Even Fidel Castro says the days of armed struggle in Latin America are
over. In his case and perhaps the cases of others, this may be more a
change of tactics than a change of heart. But even if so, it is a
reflection that the world itself has changed. Castro's Cuba no longer has
the wherewithal to support revolutionary insurgencies. And even before
the Cold War was over, the United States began shifting its favor away
from repressive right-wing military regimes.

In most Latin American countries, this has brought about a less polarized
climate in which leftists have far more space to operate than they had a
generation ago. Then, they were being cut down in the streets or spirited
out of their beds by goon squads, never to be seen again.

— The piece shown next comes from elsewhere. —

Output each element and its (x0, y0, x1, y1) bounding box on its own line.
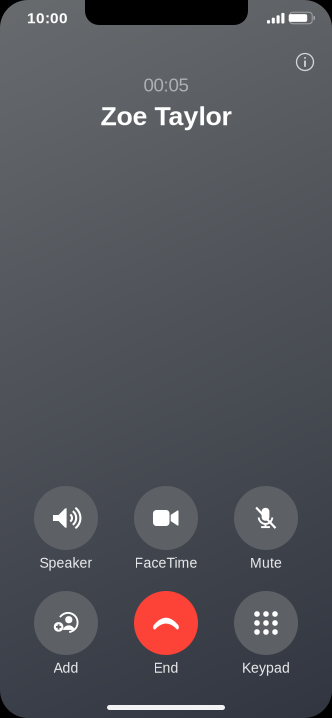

To be sure, centrists and economic conservatives were the first
beneficiaries of the move away from military government in the 1980s. But
today most of Latin America is in a recession, with unemployment rising
and the gap between the rich and poor growing, and many voters are
looking for alternatives. Latin voters also seem to be angrier than ever
about corruption in government, an issue that has hurt traditional ruling
parties. When the left draws closer to the center, it looks more and more
like an attractive option.

"The Berlin Wall has fallen and the left has changed," said Jaime
Estevez, a Chilean economist and a leading adviser to Lagos. "The
Socialist Party under Allende was like an Eastern European party, and
many Chileans felt threatened by it. Nixon and Kissinger supported the
coup against Allende, but it is very simplistic to say they were the sole
cause of the coup. Now we are a Western European-style party and only the
most politicized on the right feel threatened."

Lagos, a mild-mannered Chilean Socialist running in a coalition with the
Christian Democratic party, is leading strongly in the polls.

"It's a new world," Lagos laughed as he described his career. He was on
his way to Moscow as Allende's ambassador to the Soviet Union when Gen.
Augusto Pinochet overthrew Allende's elected government 26 years ago with
support from Washington. Now Pinochet is under house arrest in London
awaiting possible extradition to Spain to stand trial on charges of
crimes against humanity, and Lagos has cordial relations with the U.S.
Embassy in Santiago.

Lagos said the Socialist Party had changed not only because the Cold War
had ended, but because few people in the party liked what they saw when
they were in exile in places like East Germany and the Soviet Union
during the 1970s and 1980s. Places like Sweden and Spain, according to
Lagos, "were far more agreeable" for those in exile.

"What's our work now?" Lagos asked rhetorically. "Without affecting
investment, savings and economic growth, we need to produce a society a
little more just with less of a social gap and more equality of opportunity."

"A little more just" is hardly a call to man the ramparts  --  but it is
the kind of phrasing leftist politicians use these days to calm voters.
The political pitch is different from country to country, of course, and
some on the Latin American left have still not dropped the old oratory.

In a recent interview with the Argentine daily Clarin, Jorge Briceno, the
military commander of the Revolutionary Armed Forces of Colombia, or
FARC, threatened the United States for increasing its military
involvement against Colombian drug trafficking and, by extension, against
the guerrillas.

"We're not Yugoslavia," he said. "If the United States intervenes it will
be another Vietnam."

But even in Colombia, the left is reaching for new messages and symbols.
In July, another leader of the FARC held a summit in his jungle
headquarters with none other than Richard Grasso, president of the New
York Stock Exchange. The picture of Comandante Raul Reyes warmly
embracing an icon of American capitalism was surely a staged gesture to
show reasonableness, and it made the front pages of virtually every
newspaper in Latin America.

Grasso invited Reyes to make a tour of Wall Street. The guerrilla leader
is said to be thinking the invitation over.